What is being asked:
Exactly reproduce the lines beginning with the line that includes "embargo su sola" and ending with the last line of the data.

[Opening Task data section]

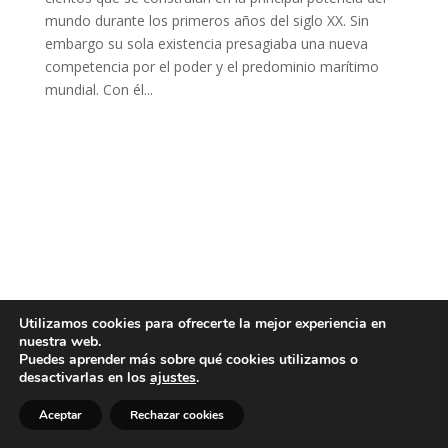
mundo durante los primeros años del siglo XX. Sin
embargo su sola existencia presagiaba una nueva
competencia por el poder y el predominio marítimo
mundial. Con él...
Utilizamos cookies para ofrecerte la mejor experiencia en
nuestra web.
Puedes aprender más sobre qué cookies utilizamos o
desactivarlas en los
ajustes
.
Aceptar
Rechazar cookies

[Closing Task data section]

Final answer:
embargo su sola existencia presagiaba una nueva
competencia por el poder y el predominio marítimo
mundial. Con él...
Utilizamos cookies para ofrecerte la mejor experiencia en
nuestra web.
Puedes aprender más sobre qué cookies utilizamos o
desactivarlas en los
ajustes
.
Aceptar
Rechazar cookies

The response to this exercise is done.